BTW, we have no Huron River GT1 for testing.
Comment 4 Kenneth Graunke 2011-04-02 17:49:53 UTC
I can reproduce this (checking with gnome shell at the moment; haven't tried compiz yet).  It looks like the wm_emit backend is generating obviously broken code now.  I should have a fix soon.

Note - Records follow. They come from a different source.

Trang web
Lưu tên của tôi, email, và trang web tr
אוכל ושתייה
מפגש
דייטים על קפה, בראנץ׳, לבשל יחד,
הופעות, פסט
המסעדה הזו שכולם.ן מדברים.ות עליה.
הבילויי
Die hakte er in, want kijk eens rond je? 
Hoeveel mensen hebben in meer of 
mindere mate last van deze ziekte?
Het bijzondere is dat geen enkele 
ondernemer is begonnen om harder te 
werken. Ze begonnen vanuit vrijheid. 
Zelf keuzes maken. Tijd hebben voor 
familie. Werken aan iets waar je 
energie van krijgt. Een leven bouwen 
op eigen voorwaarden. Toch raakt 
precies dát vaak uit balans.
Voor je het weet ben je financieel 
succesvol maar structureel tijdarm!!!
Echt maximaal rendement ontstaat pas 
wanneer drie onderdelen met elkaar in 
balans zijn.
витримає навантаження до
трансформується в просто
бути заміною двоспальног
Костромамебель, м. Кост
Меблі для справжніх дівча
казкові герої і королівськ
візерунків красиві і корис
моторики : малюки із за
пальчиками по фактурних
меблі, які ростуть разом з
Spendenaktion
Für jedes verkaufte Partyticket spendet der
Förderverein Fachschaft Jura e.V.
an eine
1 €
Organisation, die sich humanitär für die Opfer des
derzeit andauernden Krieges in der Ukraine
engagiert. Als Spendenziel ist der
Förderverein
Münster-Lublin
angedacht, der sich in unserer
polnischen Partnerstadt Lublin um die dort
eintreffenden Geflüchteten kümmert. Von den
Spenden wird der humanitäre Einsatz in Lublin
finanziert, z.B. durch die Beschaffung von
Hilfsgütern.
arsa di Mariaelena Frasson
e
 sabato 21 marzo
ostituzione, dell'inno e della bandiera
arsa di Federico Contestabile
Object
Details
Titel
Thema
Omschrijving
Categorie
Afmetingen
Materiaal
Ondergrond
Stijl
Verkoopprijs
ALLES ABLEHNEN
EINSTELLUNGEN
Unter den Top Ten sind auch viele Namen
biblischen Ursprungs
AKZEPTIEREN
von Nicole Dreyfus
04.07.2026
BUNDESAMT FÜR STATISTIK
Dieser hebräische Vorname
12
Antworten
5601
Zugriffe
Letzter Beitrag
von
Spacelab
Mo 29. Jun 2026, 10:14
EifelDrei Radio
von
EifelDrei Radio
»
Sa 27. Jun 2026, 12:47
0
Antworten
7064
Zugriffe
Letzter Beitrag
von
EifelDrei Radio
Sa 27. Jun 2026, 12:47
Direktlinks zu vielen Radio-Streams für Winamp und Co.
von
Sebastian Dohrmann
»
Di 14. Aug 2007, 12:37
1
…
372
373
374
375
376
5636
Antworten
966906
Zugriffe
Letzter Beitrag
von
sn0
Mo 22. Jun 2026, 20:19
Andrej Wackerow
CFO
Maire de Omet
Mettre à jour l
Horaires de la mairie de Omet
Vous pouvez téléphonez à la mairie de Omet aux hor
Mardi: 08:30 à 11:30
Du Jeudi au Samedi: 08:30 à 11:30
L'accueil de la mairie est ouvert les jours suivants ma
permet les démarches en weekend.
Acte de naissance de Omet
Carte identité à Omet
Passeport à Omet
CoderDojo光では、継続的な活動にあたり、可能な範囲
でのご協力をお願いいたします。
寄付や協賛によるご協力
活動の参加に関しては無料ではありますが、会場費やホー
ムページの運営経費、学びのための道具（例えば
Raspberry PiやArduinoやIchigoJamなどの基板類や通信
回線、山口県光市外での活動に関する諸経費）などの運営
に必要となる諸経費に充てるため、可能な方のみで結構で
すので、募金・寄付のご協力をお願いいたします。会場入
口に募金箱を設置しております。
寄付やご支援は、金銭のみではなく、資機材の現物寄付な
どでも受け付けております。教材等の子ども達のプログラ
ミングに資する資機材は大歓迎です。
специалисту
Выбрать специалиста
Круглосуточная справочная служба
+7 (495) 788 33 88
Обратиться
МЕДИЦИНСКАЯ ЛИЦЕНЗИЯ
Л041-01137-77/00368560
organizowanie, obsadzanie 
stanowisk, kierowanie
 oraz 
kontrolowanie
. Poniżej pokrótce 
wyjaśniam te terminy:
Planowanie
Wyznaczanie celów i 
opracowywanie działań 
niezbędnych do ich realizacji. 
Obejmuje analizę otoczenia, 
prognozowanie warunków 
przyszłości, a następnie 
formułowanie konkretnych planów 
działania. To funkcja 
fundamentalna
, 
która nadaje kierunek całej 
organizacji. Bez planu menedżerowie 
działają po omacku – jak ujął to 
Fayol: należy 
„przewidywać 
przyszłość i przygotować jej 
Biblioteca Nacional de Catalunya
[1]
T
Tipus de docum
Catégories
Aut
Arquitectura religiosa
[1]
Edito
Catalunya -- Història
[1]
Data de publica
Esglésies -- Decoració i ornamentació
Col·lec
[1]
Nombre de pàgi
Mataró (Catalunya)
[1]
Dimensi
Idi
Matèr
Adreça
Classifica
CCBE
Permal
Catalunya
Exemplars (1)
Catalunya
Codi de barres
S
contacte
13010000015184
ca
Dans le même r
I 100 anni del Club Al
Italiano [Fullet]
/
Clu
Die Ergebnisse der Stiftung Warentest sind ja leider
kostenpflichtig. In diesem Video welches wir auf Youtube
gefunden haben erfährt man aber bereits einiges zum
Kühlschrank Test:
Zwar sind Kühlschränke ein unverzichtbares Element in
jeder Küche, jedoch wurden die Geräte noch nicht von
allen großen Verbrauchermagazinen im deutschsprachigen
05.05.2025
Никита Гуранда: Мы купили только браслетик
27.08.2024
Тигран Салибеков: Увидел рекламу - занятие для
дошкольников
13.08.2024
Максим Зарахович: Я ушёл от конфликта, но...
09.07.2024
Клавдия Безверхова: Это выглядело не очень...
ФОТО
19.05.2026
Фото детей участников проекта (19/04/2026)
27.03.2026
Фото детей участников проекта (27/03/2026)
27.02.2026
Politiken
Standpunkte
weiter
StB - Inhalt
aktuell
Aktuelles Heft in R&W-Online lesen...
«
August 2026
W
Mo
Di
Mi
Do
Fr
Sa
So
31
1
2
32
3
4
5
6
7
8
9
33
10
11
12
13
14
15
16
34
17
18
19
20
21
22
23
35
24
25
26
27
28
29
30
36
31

Comment 5 Kenneth Graunke 2011-04-02 18:27:43 UTC
I tested GNOME Shell and Compiz.  Both work with the following commit:

commit a019dd0d6e5bba00e8ee7818e004ee42ca507102
Author: Kenneth Graunke <kenneth@whitecape.org>
Date:   Sun Apr 3 00:57:30 2011 -0700

    i965: Fix null register use in Sandybridge implied move resolution.
    
    Fixes regressions caused by commit 9a21bc6401, namely GPU hangs when
    running gnome-shell or compiz (Mesa bugs #35820 and #35853).
    
    I incorrectly refactored the case that dealt with ARF_NULL; even in that
    case, the source register needs to be changed to the MRF.
    
    NOTE: This is a candidate for the 7.10 branch (if 9a21bc6401 is
    cherry-picked, take this one too).
Comment 6 fangxun 2011-04-06 02:49:20 UTC
Verified with Mesa master commit: 6caac3ecb8bc32d92c35fdb1f0a67541ffa8af29.